» **YOUR INSTRUCTIONS**:
All that is needed is an exact repetition of the lines from the one containing "concluir la reunión" through the final line of the material, without pictures.

» **MATERIAL FOR THIS EXERCISE**:
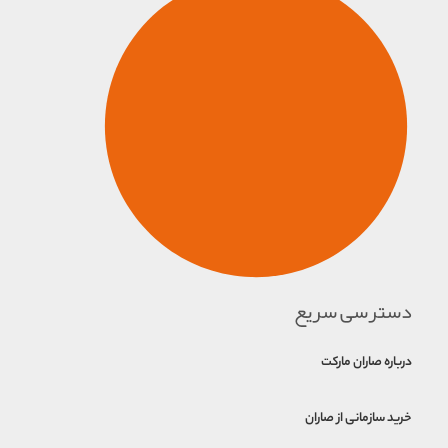
دسترسی سریع
درباره صاران مارکت
خرید سازمانی از صاران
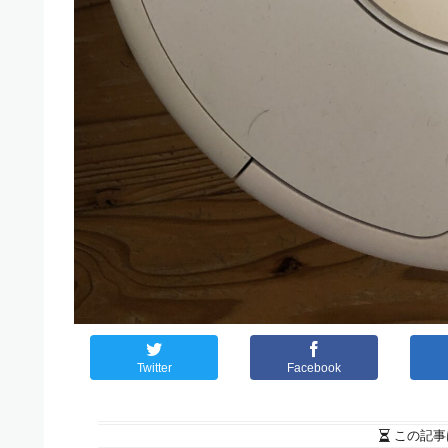
Twitter
Facebook
この記事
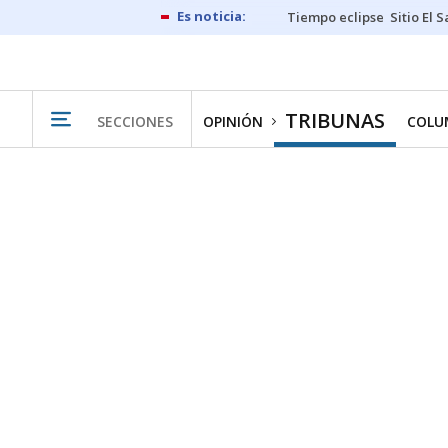
Tiempo eclipse
Sitio El 
TRIBUNAS
SECCIONES
OPINIÓN
COLU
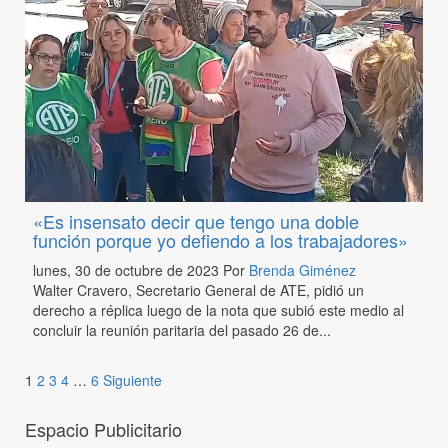
«Es insensato decir que tengo una doble
función porque yo defiendo a los trabajadores»
lunes, 30 de octubre de 2023
Por
Brenda Giménez
Walter Cravero, Secretario General de ATE, pidió un
derecho a réplica luego de la nota que subió este medio al
concluir la reunión paritaria del pasado 26 de...
1
2
3
4
…
6
Siguiente
Espacio Publicitario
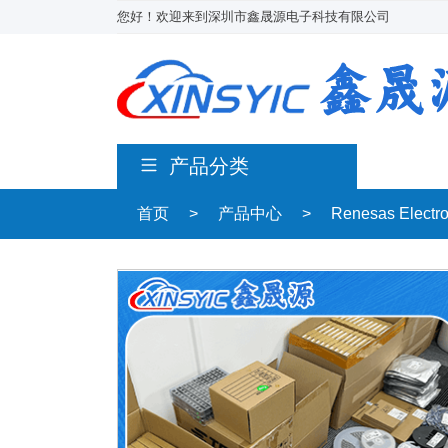
您好！欢迎来到深圳市鑫晟源电子科技有限公司
产品分类
首页
>
产品中心
>
Renesas Electr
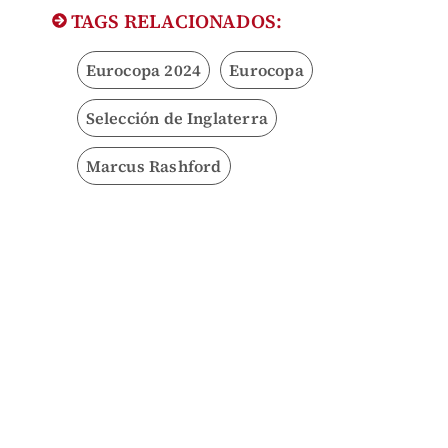
TAGS RELACIONADOS:
Eurocopa 2024
Eurocopa
Selección de Inglaterra
Marcus Rashford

» **SOLUTION BELOW**:
concluir la reunión paritaria del pasado 26 de...
1
2
3
4
…
6
Siguiente
Espacio Publicitario
您好！欢迎来到深圳市鑫晟源电子科技有限公司
产品分类
首页
>
产品中心
>
Renesas Electr
TAGS RELACIONADOS:
Eurocopa 2024
Eurocopa
Selección de Inglaterra
Marcus Rashford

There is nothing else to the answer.